Okullarda ödev zamanlarında ne yapılır, hatırlayalım. Genelde öğretmenler, öğrencilere belli başlı konular verir ve ödev zamanında hazır hale getirmesini beklerler. Tabi okulda kütüphanenin olmayışı öğrenciyi halk kütüphanesine yönlendirirdi. Halk kütüphanesine gelen öğrenci de kitapların çokluğundan ve konuların azlığından (!) şikayet eder. Elinde belli bir bulgu ve belge bulmadan soluğu internet kafelerde alırlar. Bu kaflerde işletmecinin bilgisi ile eş zamanlı vicdanı doğrultusunda Google amcaya müracaat edilir. Ve ne idiğü belli belirsiz bilgilerin çıktısı alınır. Bu bilgilere güzel bir kapak ile öğretmene ödevler sunulur.
Bu bilgilerle karşılaşmak istemeyen vizyon sahibi öğretmenler de yok değil. Ödevin nasıl bulunacağı, nereden temin edileceği ve ödev hazırlama aşamasında daima öğrenciyle beraber olan öğretmenlere eli öpülecek hocalar diyoruz. Bu eli öpülecek hocalar, öğrenciyi hem kitabı çok bilgisi az olan (!) kütüphane sendromundan kurtarıyor hem de internetkafelerde küçücük bir bilgi uğruna hayatları çalınan (satanizim ve benzeri zararlı yapılar)
Bütün bu nedenlerle Milli Eğitim bakanlığı beş yıllık kalkınma planı çerçevesinde hazırladığı Zenginleştirilmiş kütüphanelerle öğrenciler ve hatta öğretmenler (çocukluk özlemi içinde olanlar) için çağın bilgi ihtiyacını karşılayacak proje geliştiriyor. Bir vakitler çok gezen mi yoksa çok okuyan mı bilir münazara tartışması gibi okul mu kütüphanenin çatısı yoksa kütüphane mi okulun çatısı tartışmasına da son verecek bir proje hayata geçiriliyor.

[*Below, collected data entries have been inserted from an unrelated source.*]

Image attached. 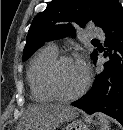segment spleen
I'll list each match as a JSON object with an SVG mask.
<instances>
[{"label": "spleen", "mask_w": 123, "mask_h": 130, "mask_svg": "<svg viewBox=\"0 0 123 130\" xmlns=\"http://www.w3.org/2000/svg\"><path fill=\"white\" fill-rule=\"evenodd\" d=\"M97 117L99 119V124L101 125V130H110L109 118L102 113H97Z\"/></svg>", "instance_id": "spleen-1"}]
</instances>
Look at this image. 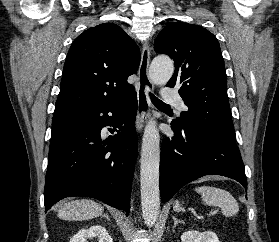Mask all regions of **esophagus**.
<instances>
[{"mask_svg":"<svg viewBox=\"0 0 279 242\" xmlns=\"http://www.w3.org/2000/svg\"><path fill=\"white\" fill-rule=\"evenodd\" d=\"M149 63H150V47L146 43L143 46L141 53V61L138 71V84H137V98L138 110L136 116V129L141 132L147 120L150 99L149 92L153 91L154 84L149 77Z\"/></svg>","mask_w":279,"mask_h":242,"instance_id":"obj_1","label":"esophagus"}]
</instances>
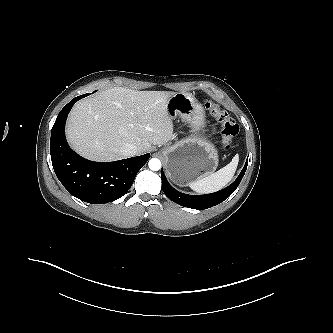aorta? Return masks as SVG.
<instances>
[{"label": "aorta", "mask_w": 333, "mask_h": 333, "mask_svg": "<svg viewBox=\"0 0 333 333\" xmlns=\"http://www.w3.org/2000/svg\"><path fill=\"white\" fill-rule=\"evenodd\" d=\"M148 166L152 171H158L161 169V162L157 158H152L149 160Z\"/></svg>", "instance_id": "762f6f07"}]
</instances>
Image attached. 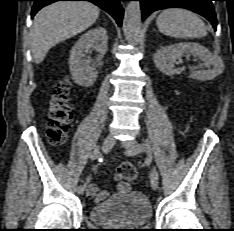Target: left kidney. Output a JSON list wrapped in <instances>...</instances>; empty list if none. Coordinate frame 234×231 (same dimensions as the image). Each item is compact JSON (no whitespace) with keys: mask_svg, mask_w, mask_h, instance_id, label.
<instances>
[{"mask_svg":"<svg viewBox=\"0 0 234 231\" xmlns=\"http://www.w3.org/2000/svg\"><path fill=\"white\" fill-rule=\"evenodd\" d=\"M183 54H191L198 57L207 66L213 67L212 69L208 70L192 72L190 77L193 79L201 81L212 80L224 70V64L220 57L213 55L207 48L194 42H182L175 45L162 47L154 54L153 60L157 68L162 73L171 76L175 73V62Z\"/></svg>","mask_w":234,"mask_h":231,"instance_id":"left-kidney-1","label":"left kidney"}]
</instances>
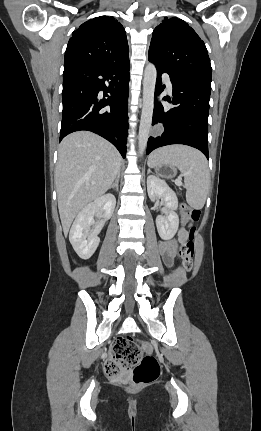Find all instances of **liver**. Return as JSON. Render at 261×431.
<instances>
[{"instance_id": "1", "label": "liver", "mask_w": 261, "mask_h": 431, "mask_svg": "<svg viewBox=\"0 0 261 431\" xmlns=\"http://www.w3.org/2000/svg\"><path fill=\"white\" fill-rule=\"evenodd\" d=\"M120 164L121 155L117 149L92 132H74L62 140L55 184L65 235L76 215L110 188Z\"/></svg>"}]
</instances>
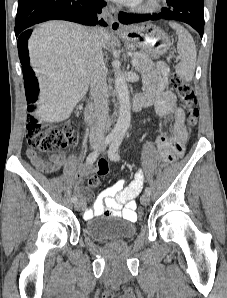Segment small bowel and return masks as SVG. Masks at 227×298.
I'll return each instance as SVG.
<instances>
[{
	"mask_svg": "<svg viewBox=\"0 0 227 298\" xmlns=\"http://www.w3.org/2000/svg\"><path fill=\"white\" fill-rule=\"evenodd\" d=\"M167 76L168 68L165 64L159 63L157 70L147 78L145 90L139 96L145 101V107L154 106L160 120L169 116L173 118L172 135L158 131L155 144L164 162H177L189 138V129L185 122V112L178 105L176 95L166 89ZM26 155L31 163L44 173H53L66 166L63 155L60 153L51 155L49 161L43 160L32 148L26 151ZM92 172L93 168L85 165L80 167L75 174L74 187L84 204L87 199L91 198L92 193L83 187L82 181ZM144 180L143 172L138 171L129 184H126L123 179L116 181L98 194L92 208L85 211L84 218L91 219L95 216L106 215L136 220L135 199L142 191Z\"/></svg>",
	"mask_w": 227,
	"mask_h": 298,
	"instance_id": "small-bowel-1",
	"label": "small bowel"
}]
</instances>
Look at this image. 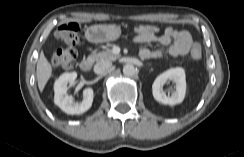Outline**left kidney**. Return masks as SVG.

Şimdilerde sayıları bine yaklaşan (975) Zenginleştirilmiş kütüphane ülkemizin her köşesine ulaşmış durumda. Z- Kütüphane isimiyle kurulan bu yapının tanımı bakanlık tarafından söyle yapılmış: "Estetik ve ergonomik tasarımıyla öğrencilerin okullarda bilgiyi sevme,öğrenme ve dinlenme etkinliklerine imkan veren sosyal etkinlik alanıdır."
Z-Kütüphane özelliklerine de gelince bilgiye erişimde fırsat eşitliği, sesli ve elektronik kitaplar, pedagojik uygunluk, taşınabilir raflar, ahşap ve kumaşla kaplanmış duvarlar, okuma zevkini uyandıran ortamlardan oluşuyor. Bileşenlere gelince tadilat ve altyapı, mobilya, bilgisayar, yazıcı ve kitaplardan oluşmaktadır.
Okullarda Z-Kütüphanelerin bulunduğu yerin konumu itibariyle de önem arzetmekte. Bu yapılar okulun giriş katında ve herkesin görebileceği, uğrayabileceği yerde kuruluyor. Eskiden okullarımızdaki kütüphanelerin halini bilen bilir. Ya çatı katlarında ya da bodrum katlarında olurdu. Kaymakam ya da milli eğitim müdürünün okula geleceği gün açık bulundurulurdu. Okul müdürü kitabı seven ve kitapla içli dışlı ise bir personeli burada tutmak suretiyle açık kalırdı bu okul kütüphaneleri.
Zenginleştirilmiş Kütüphanelerin bundan sonraki aşamasında bizi neler bekliyor? Bakanlık, kitap otomasyon sisteminin bitimiyle (KOHA) bütün Z-Kütüphanleri bir çatı altında toplayacak. Böylece okullar çok pahalı olan bu otomasyon sistemi zahmetinden kurtulacak. Ayrıca farklı tür ve formatlardabilgi kaynaklarının saklanıp düzenlenmesi ister istemez bir kütüphaneciye gereksinip duyulacak. Her okula bir kütüphaneci verilene kadar şimdilik Z-Kütüphane, bu alanda kursu alan hocalarca idare edilecek. Bu hocaların aslında kütüphaneci geldiği zaman da buraların sorumluluğu devam ettirmesi lazım. Anahtarı kütüphaneciye verdim, gitti meselesi oluşmaması lazım. Başta da söylediğimiz gibi öğrenciyi bilgiye yönlendirme yani balık tutmayı öğretme söz konusu olmalı. Kütüphaneci bir memur olarak kütüphaneden sorumlu ve öğretmenin uhdesinde olması lazım. Yoksa öbür türlü halk kütüphanelerinde öğrenci-kütüphaneci diyaloğu kopuktur.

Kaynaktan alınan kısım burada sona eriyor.